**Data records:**
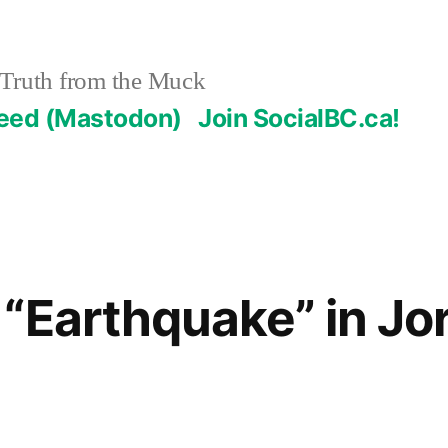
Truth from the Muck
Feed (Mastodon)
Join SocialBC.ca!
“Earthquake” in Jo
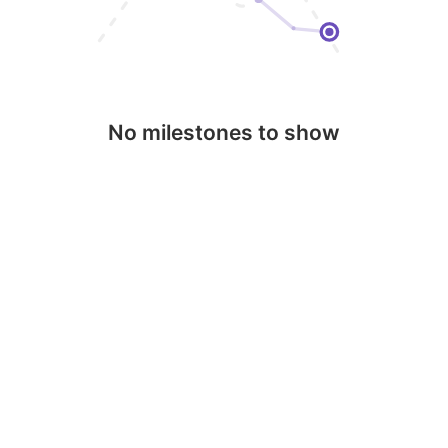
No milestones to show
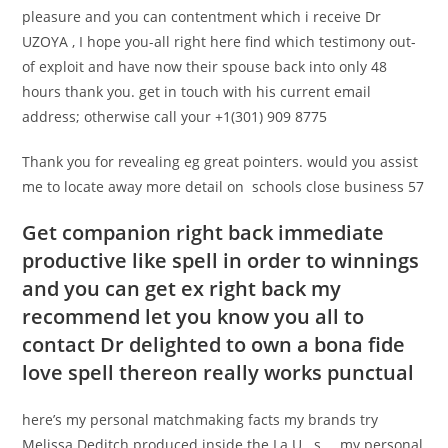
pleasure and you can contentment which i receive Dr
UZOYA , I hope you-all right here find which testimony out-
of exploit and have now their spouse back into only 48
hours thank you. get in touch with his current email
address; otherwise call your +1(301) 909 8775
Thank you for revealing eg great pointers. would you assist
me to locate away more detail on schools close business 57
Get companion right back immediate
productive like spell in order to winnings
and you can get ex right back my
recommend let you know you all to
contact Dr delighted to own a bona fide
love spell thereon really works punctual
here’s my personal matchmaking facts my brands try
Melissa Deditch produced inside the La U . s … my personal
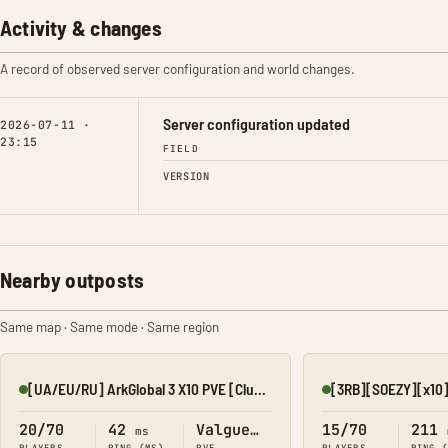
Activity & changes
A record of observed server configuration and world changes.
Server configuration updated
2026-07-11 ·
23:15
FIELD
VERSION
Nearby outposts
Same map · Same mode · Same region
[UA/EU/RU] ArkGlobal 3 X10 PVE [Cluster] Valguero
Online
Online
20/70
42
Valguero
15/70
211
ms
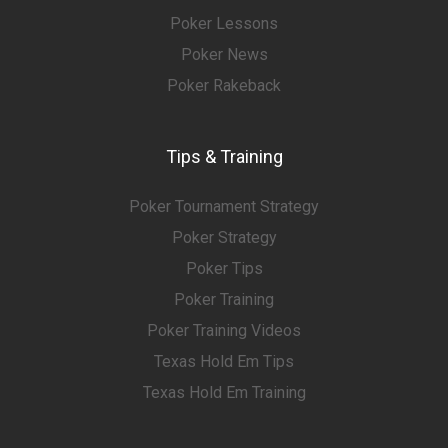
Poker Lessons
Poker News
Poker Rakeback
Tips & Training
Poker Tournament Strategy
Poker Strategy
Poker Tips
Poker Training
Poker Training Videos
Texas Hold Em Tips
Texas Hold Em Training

**Task to carry out:** Extract every line from the records above that contains the word "Poker".

**Output:**
Poker Lessons
Poker News
Poker Rakeback
Poker Tournament Strategy
Poker Strategy
Poker Tips
Poker Training
Poker Training Videos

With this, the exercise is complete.